Problem requirements: Transcribe the entries below exactly from their first line through the line containing "feng.l@nexpadel.com", and let no picture into the copy.

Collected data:
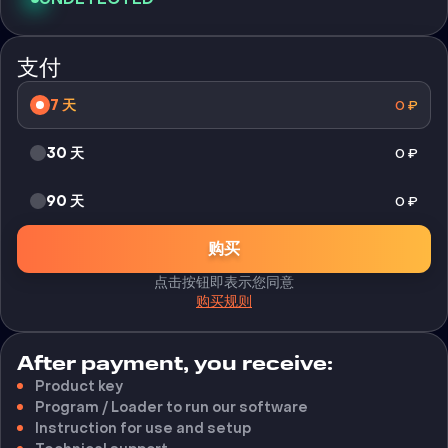
支付
7 天
0
₽
30 天
0
₽
90 天
0
₽
购买
点击按钮即表示您同意
购买规则
After payment, you receive:
Product key
Program / Loader to run our software
Instruction for use and setup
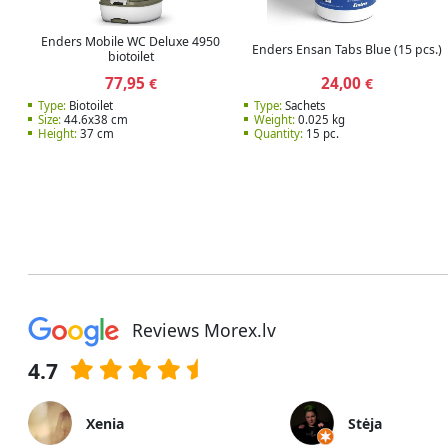
Enders Mobile WC Deluxe 4950
Enders Ensan Tabs Blue (15 pcs.)
biotoilet
77,95
24,00
€
€
Type:
Biotoilet
Type:
Sachets
Size:
44.6x38 cm
Weight:
0.025 kg
Height:
37 cm
Quantity:
15 pc.
Reviews Morex.lv
4.7
Xenia
Stėja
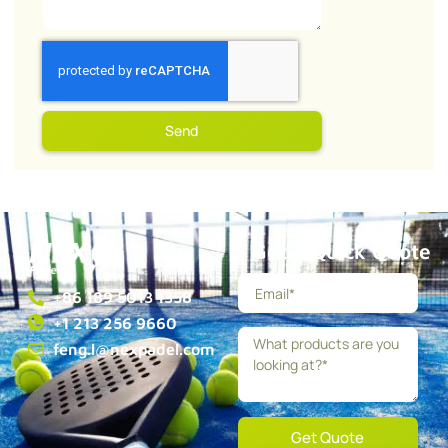
Send
Get a Quick Quote
+86 189 5013 1358
+1 213 256 9660
feng.l@nexpadel.com
Get Quote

Solution to this exercise:
支付
7 天
0
₽
30 天
0
₽
90 天
0
₽
购买
点击按钮即表示您同意
购买规则
After payment, you receive:
Product key
Program / Loader to run our software
Instruction for use and setup
Enders Mobile WC Deluxe 4950
Enders Ensan Tabs Blue (15 pcs.)
biotoilet
77,95
24,00
€
€
Type:
Biotoilet
Type:
Sachets
Size:
44.6x38 cm
Weight:
0.025 kg
Height:
37 cm
Quantity:
15 pc.
Reviews Morex.lv
4.7
Xenia
Stėja
Send
Get a Quick Quote
+86 189 5013 1358
+1 213 256 9660
feng.l@nexpadel.com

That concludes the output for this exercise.